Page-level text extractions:
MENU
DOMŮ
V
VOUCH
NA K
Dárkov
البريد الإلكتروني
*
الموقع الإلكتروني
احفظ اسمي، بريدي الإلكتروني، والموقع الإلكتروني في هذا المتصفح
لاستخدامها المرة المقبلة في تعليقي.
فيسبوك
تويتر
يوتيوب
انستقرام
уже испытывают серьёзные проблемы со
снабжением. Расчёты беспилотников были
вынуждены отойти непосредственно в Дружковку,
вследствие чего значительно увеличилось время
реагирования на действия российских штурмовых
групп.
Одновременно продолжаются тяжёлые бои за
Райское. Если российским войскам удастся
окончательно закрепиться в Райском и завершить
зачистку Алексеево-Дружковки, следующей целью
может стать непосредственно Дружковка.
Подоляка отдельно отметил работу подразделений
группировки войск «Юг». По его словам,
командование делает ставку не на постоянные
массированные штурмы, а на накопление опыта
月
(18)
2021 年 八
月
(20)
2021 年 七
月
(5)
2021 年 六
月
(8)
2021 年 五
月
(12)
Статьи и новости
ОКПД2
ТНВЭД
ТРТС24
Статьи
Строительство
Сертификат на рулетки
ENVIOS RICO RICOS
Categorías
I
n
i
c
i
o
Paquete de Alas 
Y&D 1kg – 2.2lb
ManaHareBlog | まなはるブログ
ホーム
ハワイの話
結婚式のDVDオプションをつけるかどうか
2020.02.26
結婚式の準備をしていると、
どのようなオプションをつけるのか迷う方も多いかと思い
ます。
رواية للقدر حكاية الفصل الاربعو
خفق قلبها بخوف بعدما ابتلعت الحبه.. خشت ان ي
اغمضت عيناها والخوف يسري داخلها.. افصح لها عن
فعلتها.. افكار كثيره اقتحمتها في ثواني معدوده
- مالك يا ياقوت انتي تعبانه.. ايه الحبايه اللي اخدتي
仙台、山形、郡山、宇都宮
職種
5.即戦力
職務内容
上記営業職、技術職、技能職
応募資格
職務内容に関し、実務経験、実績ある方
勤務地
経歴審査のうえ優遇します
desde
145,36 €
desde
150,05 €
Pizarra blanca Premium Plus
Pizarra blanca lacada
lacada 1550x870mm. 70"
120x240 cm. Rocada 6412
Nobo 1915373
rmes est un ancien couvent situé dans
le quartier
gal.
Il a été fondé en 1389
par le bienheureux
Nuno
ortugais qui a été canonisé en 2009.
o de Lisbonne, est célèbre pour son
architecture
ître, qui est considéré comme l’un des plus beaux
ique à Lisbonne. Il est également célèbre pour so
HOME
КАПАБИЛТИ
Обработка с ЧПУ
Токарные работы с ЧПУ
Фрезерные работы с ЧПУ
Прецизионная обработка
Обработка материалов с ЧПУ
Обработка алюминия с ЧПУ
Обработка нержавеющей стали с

---

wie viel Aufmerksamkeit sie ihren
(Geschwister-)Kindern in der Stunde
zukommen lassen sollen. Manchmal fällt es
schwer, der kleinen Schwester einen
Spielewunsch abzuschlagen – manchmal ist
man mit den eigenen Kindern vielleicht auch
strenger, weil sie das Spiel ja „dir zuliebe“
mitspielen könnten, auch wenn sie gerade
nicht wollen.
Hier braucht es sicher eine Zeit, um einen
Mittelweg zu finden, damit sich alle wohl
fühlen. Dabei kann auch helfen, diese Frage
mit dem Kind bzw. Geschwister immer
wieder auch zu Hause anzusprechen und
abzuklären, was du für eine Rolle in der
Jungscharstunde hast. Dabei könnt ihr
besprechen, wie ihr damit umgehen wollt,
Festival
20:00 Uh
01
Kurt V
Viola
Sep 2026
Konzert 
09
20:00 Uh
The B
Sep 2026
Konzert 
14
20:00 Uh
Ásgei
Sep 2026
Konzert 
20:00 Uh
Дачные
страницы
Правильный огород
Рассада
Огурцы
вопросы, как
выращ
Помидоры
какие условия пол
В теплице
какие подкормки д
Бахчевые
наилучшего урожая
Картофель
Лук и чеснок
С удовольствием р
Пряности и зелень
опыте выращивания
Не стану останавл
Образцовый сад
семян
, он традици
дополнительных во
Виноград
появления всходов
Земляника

EXERCISE OBJECTIVE:
Give the total number of lines in the entries that contain the word "blanca", with no other words.

SOLUTION TO THE EXERCISE:
2